I do not  know about __vm_enough_memory(), but I am going by your description:
You say that the kernel may fail mmap() when enough physical memory is not
there, but it may happen that we have already done 100 mmap()'s, and then
the kernel fails mmap(), so if (!lchunks) won't be able to handle this case.
Basically, lchunks == 0 is not a complete indicator of kernel failing mmap().

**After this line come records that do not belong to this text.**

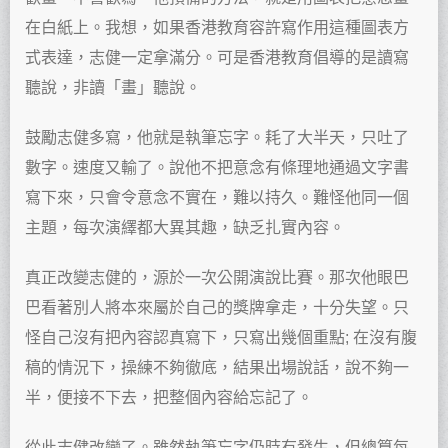
在白紙上。我想，如果香港教育容許寫作用這種圖表方
式表達，志健一定拿滿分。可是香港教育倡導的是讀寫
聽說，非讀「畫」聽說。
鼓勵志健多寫，他就是執筆忘字。耗了大半天，只吐了
數字。速度又輸了。說他不把意念有條理地通過文字書
寫下來，只會令意念不實在，難以持久。難怪他同一個
主題，每次演繹都大異其趣，缺乏扎實內容。
真正改變志健的，源於一次公開演說比賽。那次他眼巴
巴看著別人將本來屬於自己的獎牌拿走，十分失望。只
怪自己沒有把內容認真寫下，只寫出幾個重點; 在沒有腹
稿的情況下，操練不夠徹底，結果出場說話，說不夠一
半，便接不下去，把整個內容給忘記了。
從此志健改變了。雖然執筆忘字仍時有發生，但總算每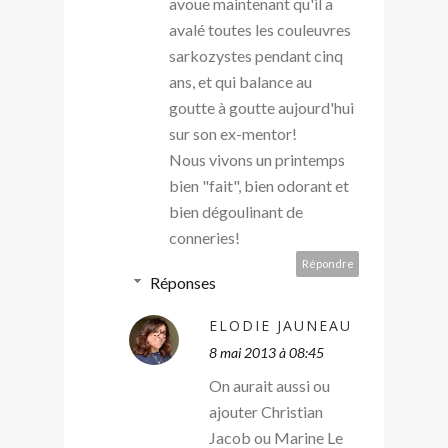
avoue maintenant qu'il a
avalé toutes les couleuvres
sarkozystes pendant cinq
ans, et qui balance au
goutte à goutte aujourd'hui
sur son ex-mentor!
Nous vivons un printemps
bien "fait", bien odorant et
bien dégoulinant de
conneries!
Répondre
Réponses
ELODIE JAUNEAU
8 mai 2013 à 08:45
On aurait aussi ou
ajouter Christian
Jacob ou Marine Le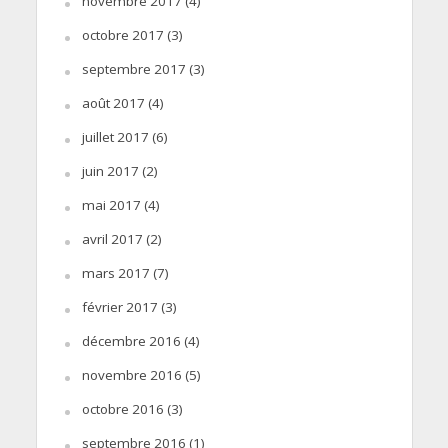
novembre 2017
(4)
octobre 2017
(3)
septembre 2017
(3)
août 2017
(4)
juillet 2017
(6)
juin 2017
(2)
mai 2017
(4)
avril 2017
(2)
mars 2017
(7)
février 2017
(3)
décembre 2016
(4)
novembre 2016
(5)
octobre 2016
(3)
septembre 2016
(1)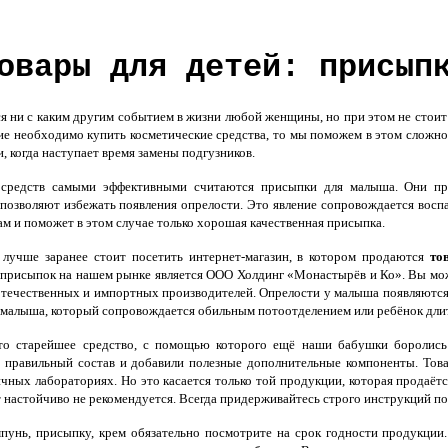
овары для детей: присып
ни с каким другим событием в жизни любой женщины, но при этом не стоит з
акие необходимо купить косметические средства, то мы поможем в этом слож
, когда наступает время замены подгузников.
редств самыми эффективными считаются присыпки для малыша. Они пре
 позволяют избежать появления опрелости. Это явление сопровождается восп
 и поможет в этом случае только хорошая качественная присыпка.
 лучше заранее стоит посетить интернет-магазин, в котором продаются
то
присыпок на нашем рынке является ООО Холдинг «Монастырёв и Ко». Вы може
отечественных и импортных производителей. Опрелости у малыша появляются 
 малыша, который сопровождается обильным потоотделением или ребёнок длит
то старейшее средство, с помощью которого ещё наши бабушки боролись
 правильный состав и добавили полезные дополнительные компоненты. Това
чных лабораториях. Но это касается только той продукции, которая продаётс
 настойчиво не рекомендуется. Всегда придерживайтесь строго инструкций по
унь, присыпку, крем обязательно посмотрите на срок годности продукции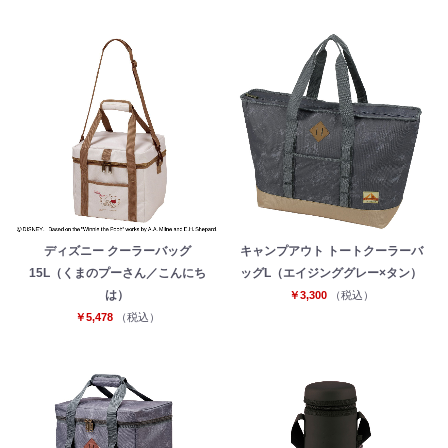
ディズニー クーラーバッグ
キャンプアウト トートクーラーバ
15L（くまのプーさん／こんにち
ッグL（エイジンググレー×タン）
は）
￥3,300
（税込）
￥5,478
（税込）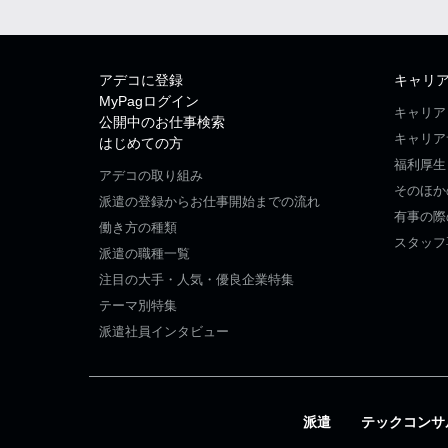
アデコに登録
キャリ
MyPagログイン
キャリア
公開中のお仕事検索
キャリア
はじめての方
福利厚生
アデコの取り組み
そのほか
派遣の登録からお仕事開始までの流れ
有事の際
働き方の種類
スタッフ
派遣の職種一覧
注目の大手・人気・優良企業特集
テーマ別特集
派遣社員インタビュー
派遣
テックコンサ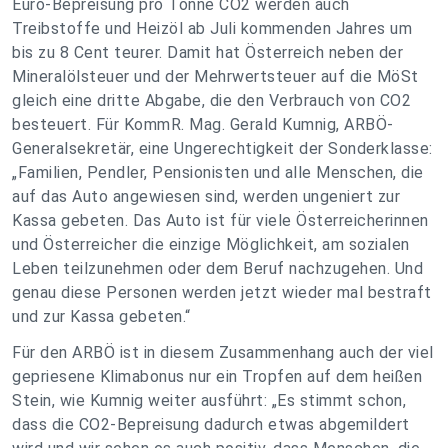
Euro-Bepreisung pro Tonne CO2 werden auch
Treibstoffe und Heizöl ab Juli kommenden Jahres um
bis zu 8 Cent teurer. Damit hat Österreich neben der
Mineralölsteuer und der Mehrwertsteuer auf die MöSt
gleich eine dritte Abgabe, die den Verbrauch von CO2
besteuert. Für KommR. Mag. Gerald Kumnig, ARBÖ-
Generalsekretär, eine Ungerechtigkeit der Sonderklasse:
„Familien, Pendler, Pensionisten und alle Menschen, die
auf das Auto angewiesen sind, werden ungeniert zur
Kassa gebeten. Das Auto ist für viele Österreicherinnen
und Österreicher die einzige Möglichkeit, am sozialen
Leben teilzunehmen oder dem Beruf nachzugehen. Und
genau diese Personen werden jetzt wieder mal bestraft
und zur Kassa gebeten.“
Für den ARBÖ ist in diesem Zusammenhang auch der viel
gepriesene Klimabonus nur ein Tropfen auf dem heißen
Stein, wie Kumnig weiter ausführt: „Es stimmt schon,
dass die CO2-Bepreisung dadurch etwas abgemildert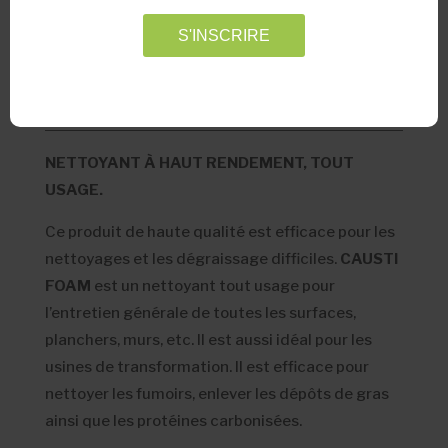
CAUSTY FOAM
S'INSCRIRE
DESCRIPTION
NETTOYANT À HAUT RENDEMENT, TOUT
USAGE.
Ce produit de haute qualité est efficace pour les
nettoyages et les dégraissage difficiles.
CAUSTI
FOAM
est un nettoyant tout usage pour
l’entretien générale de toutes les surfaces,
planchers, murs, etc. Il est aussi idéal pour les
usines de transformation. Il est efficace pour
nettoyer les fumoirs, enlever les dépôts de gras
ainsi que les protéines carbonisées.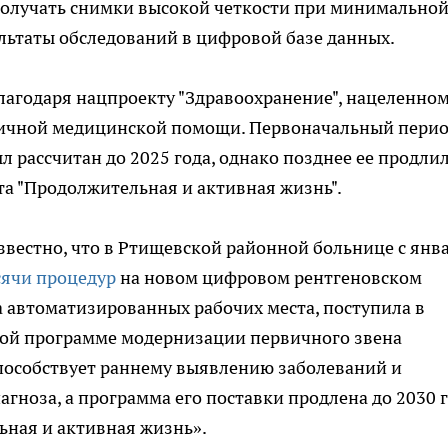
получать снимки высокой четкости при минимально
ультаты обследований в цифровой базе данных.
лагодаря нацпроекту "Здравоохранение", нацеленном
ичной медицинской помощи. Первоначальный пери
 рассчитан до 2025 года, однако позднее ее продли
та "Продолжительная и активная жизнь".
звестно, что в Ртищевской районной больнице с янв
сячи процедур
на новом цифровом рентгеновском
а автоматизированных рабочих места, поступила в
ой программе модернизации первичного звена
пособствует раннему выявлению заболеваний и
гноза, а программа его поставки продлена до 2030 
ьная и активная жизнь».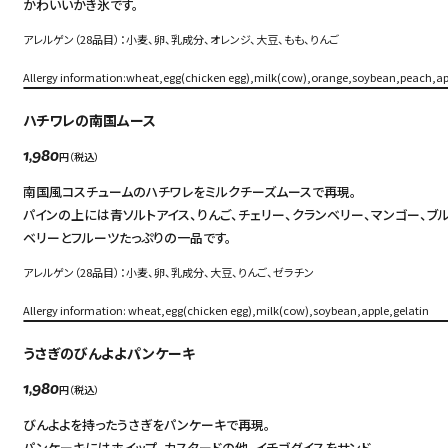
かわいいかき氷です。
アレルゲン（28品目）：小麦、卵、乳成分、オレンジ、大豆、もも、りんご
Allergy information:wheat,egg(chicken egg),milk(cow),orange,soybean,peach,ap
ハチワレの南国ムース
円（税込）
1,980
南国風コスチュームのハチワレをミルクチーズムースで再現。
パインの上には青ソルトアイス、りんご、チェリー、クランベリー、マンゴー、ブ
ベリーとフルーツたっぷりの一品です。
アレルゲン（28品目）：小麦、卵、乳成分、大豆、りんご、ゼラチン
Language
アクセス
Allergy information: wheat,egg(chicken egg),milk(cow),soybean,apple,gelatin
ACCESS
English
うさぎのびんよよパンケーキ
オンラインショップ
円（税込）
1,980
ONLINE SHOP
中文（简）
びんよよを持ったうさぎをパンケーキで再現。
FAQ
パンケーキにはホイップ、カスタードの他、イチゴダイスをサンド。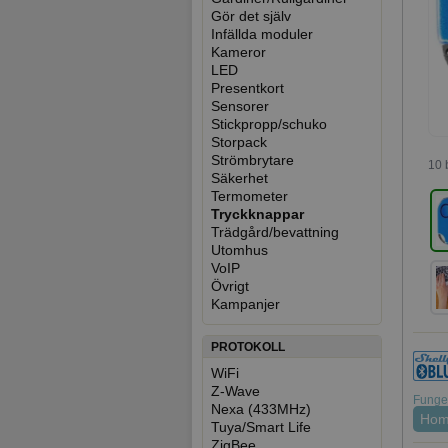
Gör det själv
Infällda moduler
Kameror
LED
Presentkort
Sensorer
Stickpropp/schuko
Storpack
Strömbrytare
10 
Säkerhet
Termometer
Tryckknappar
Trädgård/bevattning
Utomhus
VoIP
Övrigt
Kampanjer
PROTOKOLL
WiFi
Z-Wave
Funger
Nexa (433MHz)
Hom
Tuya/Smart Life
ZigBee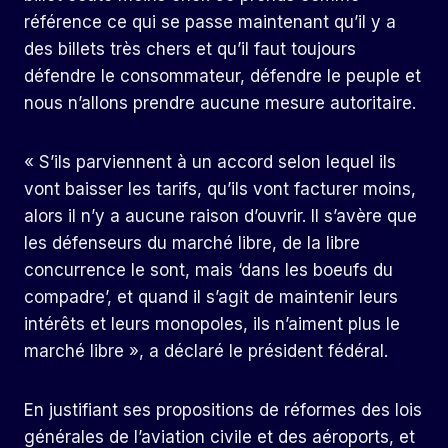
référence ce qui se passe maintenant qu’il y a
des billets très chers et qu’il faut toujours
défendre le consommateur, défendre le peuple et
nous n’allons prendre aucune mesure autoritaire.
« S’ils parviennent à un accord selon lequel ils
vont baisser les tarifs, qu’ils vont facturer moins,
alors il n’y a aucune raison d’ouvrir. Il s’avère que
les défenseurs du marché libre, de la libre
concurrence le sont, mais ‘dans les boeufs du
compadre’, et quand il s’agit de maintenir leurs
intérêts et leurs monopoles, ils n’aiment plus le
marché libre », a déclaré le président fédéral.
En justifiant ses propositions de réformes des lois
générales de l’aviation civile et des aéroports, et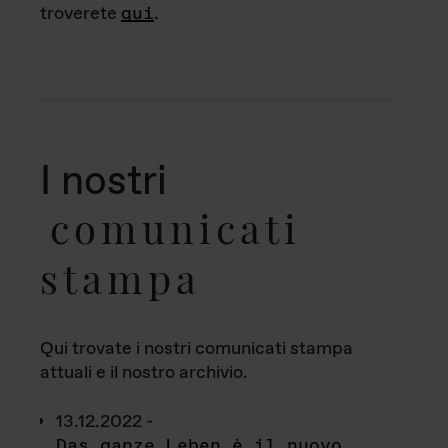
troverete
qui
.
I nostri
comunicati
stampa
Qui trovate i nostri comunicati stampa
attuali e il nostro archivio.
13.12.2022 -
Das ganze Leben è il nuovo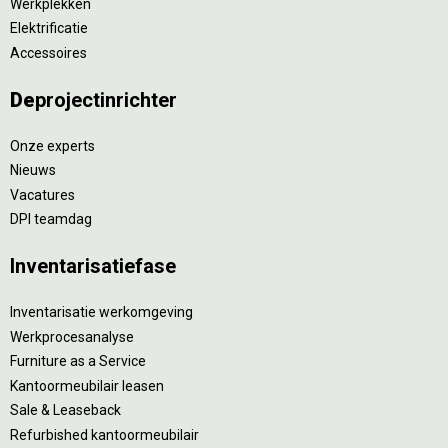
Werkplekken
Elektrificatie
Accessoires
De
projectinrichter
Onze experts
Nieuws
Vacatures
DPI teamdag
Inventarisatiefase
Inventarisatie werkomgeving
Werkprocesanalyse
Furniture as a Service
Kantoormeubilair leasen
Sale & Leaseback
Refurbished kantoormeubilair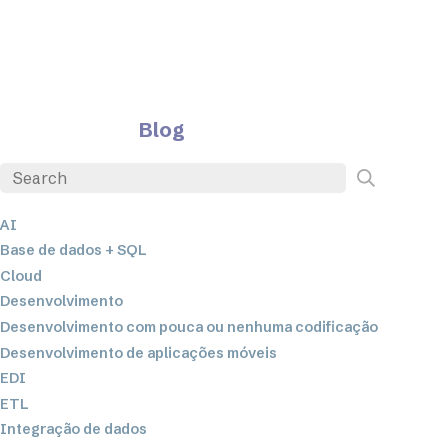
Blog
AI
Base de dados + SQL
Cloud
Desenvolvimento
Desenvolvimento com pouca ou nenhuma codificação
Desenvolvimento de aplicações móveis
EDI
ETL
Integração de dados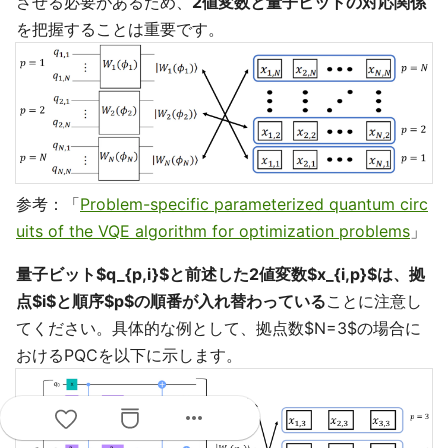
させる必要があるため、
2値変数と量子ビットの対応関係
を把握することは重要です。
参考：「
Problem-specific parameterized quantum circ
uits of the VQE algorithm for optimization problems
」
量子ビット$q_{p,i}$と前述した2値変数$x_{i,p}$は、拠
点$i$と順序$p$の順番が入れ替わっている
ことに注意し
てください。具体的な例として、拠点数$N=3$の場合に
おけるPQCを以下に示します。
more_horiz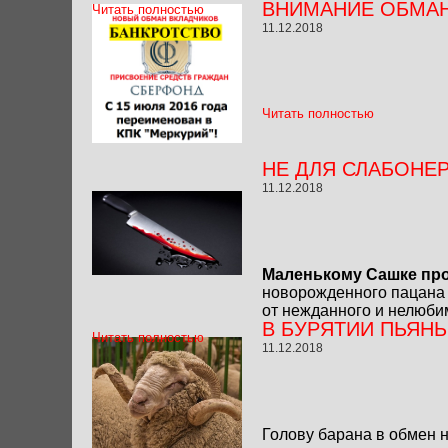
ВНИМАНИЕ ОБМАНУ
Читать полностью
11.12.2018
Читать полностью
НЕ ДЛЯ СЛАБОНЕР
11.12.2018
Маленькому Сашке про
новорожденного пацана 
от нежданного и нелюби
В БУРЯТИИ ПЬЯН
Читать полностью
11.12.2018
Голову барана в обмен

The basic assumption of the test is that any process should be able to exhaust
its virtual address space, and running the test under memory pressure and the
kernel violating this behaviour defeats the point of the test I think?
Thomas Weißschuh Jan. 8, 2025, 8:05 a.m. UTC | #2
On Wed, Jan 08, 2025 at 11:46:19AM +0530, Dev Jain wrote:
> 
> On 07/01/25 8:44 pm, Thomas Weißschuh wrote:
> > If not enough physical memory is available the kernel may fail mmap();
> > see __vm_enough_memory() and vm_commit_limit().
> > In that case the logic in validate_complete_va_space() does not make
> > sense and will even incorrectly fail.
> > Instead skip the test if no mmap() succeeded.
> > 
> > Fixes: 010409649885 ("selftests/mm: confirm VA exhaustion without reliance on correctness of mmap()")
> > Cc: stable@vger.kernel.org
> > Signed-off-by: Thomas Weißschuh <thomas.weissschuh@linutronix.de>
> > 
> > ---
> > The logic in __vm_enough_memory() seems weird.
> > It describes itself as "Check that a process has enough memory to
> > allocate a new virtual mapping", however it never checks the current
> > memory usage of the process.
> > So it only disallows large mappings. But many small mappings taking the
> > same amount of memory are allowed; and then even automatically merged
> > into one big mapping.
> > ---
> >   tools/testing/selftests/mm/virtual_address_range.c | 6 ++++++
> >   1 file changed, 6 insertions(+)
> > 
> > diff --git a/tools/testing/selftests/mm/virtual_address_range.c b/tools/testing/selftests/mm/virtual_address_range.c
> > index 2a2b69e91950a37999f606847c9c8328d79890c2..d7bf8094d8bcd4bc96e2db4dc3fcb41968def859 100644
> > --- a/tools/testing/selftests/mm/virtual_address_range.c
> > +++ b/tools/testing/selftests/mm/virtual_address_range.c
> > @@ -178,6 +178,12 @@ int main(int argc, char *argv[])
> >   		validate_addr(ptr[i], 0);
> >   	}
> >   	lchunks = i;
> > +
> > +	if (!lchunks) {
> > +		ksft_test_result_skip("Not enough memory for a single chunk\n");
> > +		ksft_finished();
> > +	}
> > +
> >   	hptr = (char **) calloc(NR_CHUNKS_HIGH, sizeof(char *));
> >   	if (hptr == NULL) {
> >   		ksft_test_result_skip("Memory constraint not fulfilled\n");
> > 
> 
> I do not  know about __vm_enough_memory(), but I am going by your description:
> You say that the kernel may fail mmap() when enough physical memory is not
> there, but it may happen that we have already done 100 mmap()'s, and then
> the kernel fails mmap(), so if (!lchunks) won't be able to handle this case.
> Basically, lchunks == 0 is not a complete indicator of kernel failing mmap().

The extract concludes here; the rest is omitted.